My Ubuntu Bag of Tricks

    These are commands that I commonly find myself using when trying to manage mining rigs. Perhaps you will find them useful as well!
    • Different ways to transfer files and directories between hosts using scp. scp stands for secure copy. It copies the files over the ssh protocol.

      Send a file from your local host to a remote host:

      scp file.txt username@remotehost:/some/remote/directory

      Send a file from a remote host to your local host:

      $ scp username@remotehost:file.txt /some/local/directory

      Copy files between two remote hosts:

      $ scp username@remotehostx:/some/remote/directory/file.txt username@remotehosty:/some/remote/directory/

      Copy a local directory to a remote host:

      $ scp -r local_folder username@remotehost:/some/remote/directory/destination/
    • Get the sha256 hash of a file on a mac. Sometimes when you download software they will show a big long list of characters. This is a unique signature for the file, and after you download the file you can see if you can check to see if you get the same signature locally. This comes in handy when you download critical software (in my case a crypto coin wallet for Vertcoin).
      $ openssl sha -sha256 filename_of_interest
    • Log a website’s performance over time using a Mac’s terminal and some fancy commands.
      $ while sleep 360; do curl -s -w '\nLookup time:\t%{time_namelookup}\nConnect time:\t%{time_connect}\nPreXfer time:\t%{time_pretransfer}\nStartXfer time:\t%{time_starttransfer}\n\nTotal time:\t%{time_total}\n' -o /dev/null > latency_output && date > latency_output; done

      Fields in bold you need to change to your own, with the first being how many seconds between attempts, the second being what URL you are interested in, and then the third is the name of the file you want the output to be stored in.

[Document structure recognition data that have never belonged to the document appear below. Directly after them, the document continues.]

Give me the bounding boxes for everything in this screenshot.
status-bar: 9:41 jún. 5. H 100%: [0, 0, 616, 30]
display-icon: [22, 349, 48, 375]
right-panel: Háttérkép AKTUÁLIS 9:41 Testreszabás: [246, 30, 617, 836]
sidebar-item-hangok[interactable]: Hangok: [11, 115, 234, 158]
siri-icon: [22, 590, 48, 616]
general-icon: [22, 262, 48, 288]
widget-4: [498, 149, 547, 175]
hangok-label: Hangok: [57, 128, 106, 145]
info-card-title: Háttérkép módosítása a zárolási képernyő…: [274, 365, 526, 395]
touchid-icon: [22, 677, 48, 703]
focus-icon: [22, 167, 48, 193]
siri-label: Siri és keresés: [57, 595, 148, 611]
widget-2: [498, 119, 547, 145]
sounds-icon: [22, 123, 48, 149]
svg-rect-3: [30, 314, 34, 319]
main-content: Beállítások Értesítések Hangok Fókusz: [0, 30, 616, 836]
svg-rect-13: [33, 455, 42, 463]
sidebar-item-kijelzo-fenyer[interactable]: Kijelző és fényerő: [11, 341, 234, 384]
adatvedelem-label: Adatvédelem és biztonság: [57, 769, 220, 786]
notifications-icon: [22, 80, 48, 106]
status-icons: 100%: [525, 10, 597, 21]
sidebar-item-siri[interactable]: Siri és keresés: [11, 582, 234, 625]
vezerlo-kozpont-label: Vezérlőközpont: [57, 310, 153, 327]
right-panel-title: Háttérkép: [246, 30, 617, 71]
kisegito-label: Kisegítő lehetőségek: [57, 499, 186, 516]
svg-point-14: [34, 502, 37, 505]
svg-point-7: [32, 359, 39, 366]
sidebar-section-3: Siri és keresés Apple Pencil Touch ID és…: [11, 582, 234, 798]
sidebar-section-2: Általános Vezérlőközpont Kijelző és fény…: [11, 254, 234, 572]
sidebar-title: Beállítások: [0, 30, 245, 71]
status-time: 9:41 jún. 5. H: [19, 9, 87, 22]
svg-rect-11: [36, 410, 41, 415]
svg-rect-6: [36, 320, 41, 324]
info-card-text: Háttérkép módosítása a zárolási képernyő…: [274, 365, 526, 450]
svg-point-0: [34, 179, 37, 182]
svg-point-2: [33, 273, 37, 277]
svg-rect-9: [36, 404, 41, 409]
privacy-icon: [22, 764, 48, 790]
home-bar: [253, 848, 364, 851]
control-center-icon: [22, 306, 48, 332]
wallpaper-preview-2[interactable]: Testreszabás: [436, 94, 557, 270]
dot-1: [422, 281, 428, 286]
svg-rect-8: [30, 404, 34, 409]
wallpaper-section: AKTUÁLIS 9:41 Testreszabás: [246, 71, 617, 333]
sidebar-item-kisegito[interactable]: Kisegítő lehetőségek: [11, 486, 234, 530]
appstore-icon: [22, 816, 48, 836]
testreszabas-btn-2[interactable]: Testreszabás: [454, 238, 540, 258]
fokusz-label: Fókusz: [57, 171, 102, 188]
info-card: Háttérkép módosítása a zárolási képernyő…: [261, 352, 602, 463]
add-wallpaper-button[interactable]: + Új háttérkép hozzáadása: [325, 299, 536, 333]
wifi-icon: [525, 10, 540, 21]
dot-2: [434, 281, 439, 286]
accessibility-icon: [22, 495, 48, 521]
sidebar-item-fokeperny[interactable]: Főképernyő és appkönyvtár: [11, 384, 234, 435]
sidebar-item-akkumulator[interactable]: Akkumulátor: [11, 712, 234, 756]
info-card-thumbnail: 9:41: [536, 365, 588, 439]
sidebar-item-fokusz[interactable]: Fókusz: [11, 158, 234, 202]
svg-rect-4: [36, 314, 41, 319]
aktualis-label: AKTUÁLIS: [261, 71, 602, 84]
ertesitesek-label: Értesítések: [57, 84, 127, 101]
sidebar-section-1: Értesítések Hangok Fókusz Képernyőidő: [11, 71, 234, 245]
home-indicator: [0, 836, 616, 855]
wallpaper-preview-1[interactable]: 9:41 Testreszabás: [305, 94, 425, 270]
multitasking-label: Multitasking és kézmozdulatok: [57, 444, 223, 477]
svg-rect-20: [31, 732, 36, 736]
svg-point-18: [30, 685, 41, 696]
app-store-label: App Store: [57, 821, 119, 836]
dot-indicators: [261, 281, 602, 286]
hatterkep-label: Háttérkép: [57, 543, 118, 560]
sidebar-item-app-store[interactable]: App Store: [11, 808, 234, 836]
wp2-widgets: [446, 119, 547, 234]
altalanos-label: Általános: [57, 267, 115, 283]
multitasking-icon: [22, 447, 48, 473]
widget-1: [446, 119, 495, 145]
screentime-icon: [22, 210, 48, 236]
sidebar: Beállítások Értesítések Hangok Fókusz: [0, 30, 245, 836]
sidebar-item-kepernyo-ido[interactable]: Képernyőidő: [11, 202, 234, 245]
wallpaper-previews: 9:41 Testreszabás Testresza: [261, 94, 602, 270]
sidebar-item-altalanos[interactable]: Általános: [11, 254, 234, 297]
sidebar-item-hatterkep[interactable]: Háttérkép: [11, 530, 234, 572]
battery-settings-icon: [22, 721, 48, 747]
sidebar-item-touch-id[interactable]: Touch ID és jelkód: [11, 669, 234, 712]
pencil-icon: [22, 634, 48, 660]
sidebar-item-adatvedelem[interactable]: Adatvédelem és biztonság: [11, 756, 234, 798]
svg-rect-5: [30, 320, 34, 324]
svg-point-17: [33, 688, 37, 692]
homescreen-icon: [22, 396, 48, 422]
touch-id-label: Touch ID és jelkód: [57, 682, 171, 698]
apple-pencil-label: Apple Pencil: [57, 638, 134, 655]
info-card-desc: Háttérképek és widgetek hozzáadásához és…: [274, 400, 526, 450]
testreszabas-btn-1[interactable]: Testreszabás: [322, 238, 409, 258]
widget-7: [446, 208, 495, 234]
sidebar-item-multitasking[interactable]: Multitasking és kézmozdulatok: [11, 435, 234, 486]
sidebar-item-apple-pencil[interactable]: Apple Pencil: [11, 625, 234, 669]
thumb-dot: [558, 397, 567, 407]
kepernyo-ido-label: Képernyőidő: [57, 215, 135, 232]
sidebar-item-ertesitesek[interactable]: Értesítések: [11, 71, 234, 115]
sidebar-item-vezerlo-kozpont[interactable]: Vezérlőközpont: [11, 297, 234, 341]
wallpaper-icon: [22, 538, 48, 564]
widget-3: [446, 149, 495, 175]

      To follow along on the progress, open up another terminal window and run the following against the output file.

      $ tail -f latency_output

      Again, change the bolded filename to what you named it in the command before this one.

      References: 1 2

    • To change your hostname (requires a reboot), edit the following two files
$ sudo nano /etc/hostname
$ sudo nano /etc/hosts
  • For a given process id determine what the full path is
    $ sudo ls -l /proc/WHATEVER_THE_PROCESS_IS_ID_IS/exe
  • Pull down only the latest code from a git repository
    $ git clone --depth=1
  • Other commands I will write about later
    $ spd-say "hello"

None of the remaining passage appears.